Investment industry is still struggling with Y2Kgreenspun.com : LUSENET : TimeBomb 2000 (Y2000) : One Thread
"How did investment firms fare in meeting the Dec. 7 deadline?
According to Brooks Slaughter, president of Slaughter & Associates, not too well.
"I saw some figures for the filing back in December ... which was the first filing. [The SEC] had a huge number of advisors who didn't file the form. I won't quote you a percentage because I don't remember exactly what it was. It was substantial. Maybe even fifty percent."
Slaughter says he thinks there are several reasons the numbers were so high.

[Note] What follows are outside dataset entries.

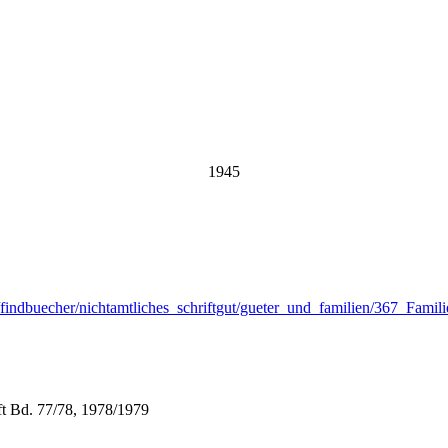
1945
/findbuecher/nichtamtliches_schriftgut/gueter_und_familien/367_Fami
ft Bd. 77/78, 1978/1979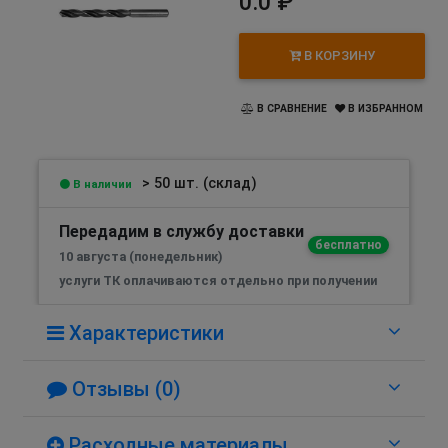
0.0 ₽
В КОРЗИНУ
В СРАВНЕНИЕ
В ИЗБРАННОМ
> 50 шт. (склад)
В наличии
Передадим в службу доставки
бесплатно
10 августа (понедельник)
услуги ТК оплачиваются отдельно при получении
Характеристики
Отзывы (0)
Расходные материалы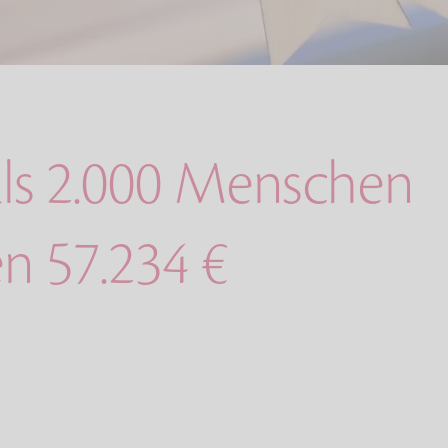
ls 2.000 Menschen
n 57.234 €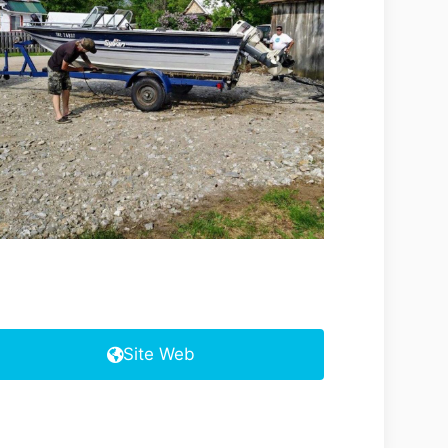
Site Web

"It was a very quickly passed requirement by Congress and the SEC and I quite frankly am not sure that a lot of [advisors] knew about it to actually file," he says. "The first time I heard about it was the [SEC] division up in Ft. Worth. They did a survey on the phone just about opinions on Y2K ... The guy on the phone said `hey you might want to be on the lookout ... this mailout for this Y2K form will be going out in a week. So I was looking for it."

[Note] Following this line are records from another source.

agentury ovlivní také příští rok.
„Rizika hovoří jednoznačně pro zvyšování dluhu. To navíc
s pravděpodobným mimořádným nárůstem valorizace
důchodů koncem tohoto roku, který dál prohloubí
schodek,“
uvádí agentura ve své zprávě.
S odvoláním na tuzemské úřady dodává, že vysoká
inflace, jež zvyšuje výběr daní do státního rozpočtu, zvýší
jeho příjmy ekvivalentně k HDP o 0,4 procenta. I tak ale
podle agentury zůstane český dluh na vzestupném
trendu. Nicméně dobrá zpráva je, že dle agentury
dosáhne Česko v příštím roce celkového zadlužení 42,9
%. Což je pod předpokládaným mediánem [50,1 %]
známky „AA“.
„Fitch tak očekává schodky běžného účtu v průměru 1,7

Load heavy for small shops Slaughter thought another reason might be smaller advisors being overwhelmed by the amount of paperwork they'd need to complete.

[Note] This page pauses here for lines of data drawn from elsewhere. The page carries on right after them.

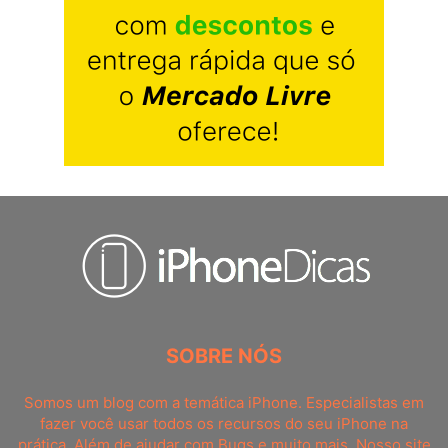
SOBRE NÓS
Somos um blog com a temática iPhone. Especialistas em
fazer você usar todos os recursos do seu iPhone na
prática. Além de ajudar com Bugs e muito mais. Nosso site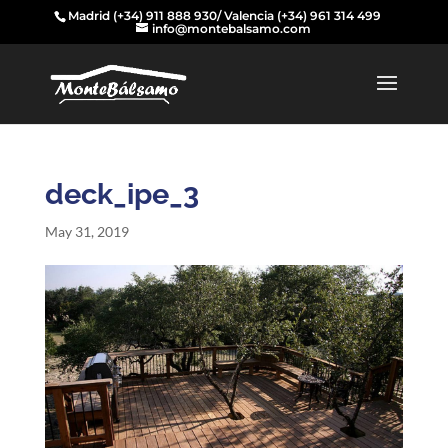
Madrid
(+34) 911 888 930
/ Valencia
(+34) 961 314 499
info@montebalsamo.com
deck_ipe_3
May 31, 2019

"There are a lot of small advisors and there's no distinction on [the SEC form for them]. A one man advisor shop fills out the same form as Paine Webber, Schwab, Merrill Lynch," he says.
"So it was a huge ominous task for the one and two person shop," Slaughter says. "They might have just said `Oh my god, I don't know what to do' and stuck it in a pile."
Allen Campbell of Y2K Resources shares a similar opinion about small advisors being overwhelmed.
"I am aware that a number of the smaller firms are complaining about the treatment from the SEC," Campbell says. They're saying `well those big guys, they have all the money to address all of this and [the SEC is] being discriminatory against us'."
"I guess my inclination is to think that if they're complaining about this, there might be some reason to worry that they're not going to be ready," Campbell says. "
-- Arlin H. Adams (firstname.lastname@example.org), April 05, 1999
What will the SEC's response be if they don't file?
Don't assure compliance? IF not compliant, won't the SEC "have" to cut them off from trading - if so, where do their clients go? Seems like even a few percent "non-compliant" (5-15% total volume) would over a few days - screw up the big traders very quickly. Then everybody would have to return to "paper-trading"???
How? It would appear to be: No compliant "form" = no trading after cut-off date.
If so, then what happens to the small-non-compliant shops, who "fake" the audits or fake their form? How/when do they get caught? What happens - after the fact of non-compliant trading?